It’s the story of a few powerful men and the war that they wage. It’s a story about today’s princes who settle scores via the stock exchange and high finance deals.
It’s the story of a son caught up in the thick of a financial struggle between two businessmen – an inheritor and two kings – which also involves a chamberlain, a madman and a brute.

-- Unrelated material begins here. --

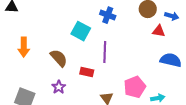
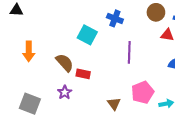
purple line: (105, 52) -> (129, 52), moved
red rectangle: (87, 72) -> (83, 74), moved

Jurrieu, adoptive father of Léonard, controls an industrial armaments company. Hammer, boss of a large international distribution network, has had his eye on Jurrieu’s company for a long time. Léonard, champing at the bit to take on more challenging work, is tired of being kept in the background by his father. He becomes the pawn in a setup concocted by the unscrupulous Hammer. Léonard gets caught in the trap, but the outcome is nothing like Hammer had in mind. Léonard will destroy himself rather than give in to his father’s rival. Confronted by extreme situations, he discovers that he is a son while becoming a man.
Like “Hamlet,” this is a story of a young prince who decides to change his life. A dark story of inheritance, of a prince locked up in Elsinor, paralyzed – who knows why – always about to act but condemned to constantly ruminate about things instead.
He’s a man that’s too young trapped in a world that’s too old.
Based on a deeply Shakespearean play by contemporary playwright Edward Bond, the film scrutinizes power’s dark side and unexpectedly recalls seventies American cinema: “All the President’s Men,” “French Connection,” “Three Days of the Condor,” “Network” and “Marathon Man.” Films whose protagonists were willing to take on any obstacle and challenge the state so that the guilty would eventually be unmasked.
It’s precisely this encounter between the theater and the B-film – like a resonance chamber provided by film noir to the most political form of art – that this present adaptation has chosen to celebrate. There is no final guilty person, just a few powerful men who work in the shadows and turn the world into a jungle. The film doesn’t judge these men: they are today’s kings, noble and terrifying. And their passions light our lives. Just like the screen gives us back the world that escapes us.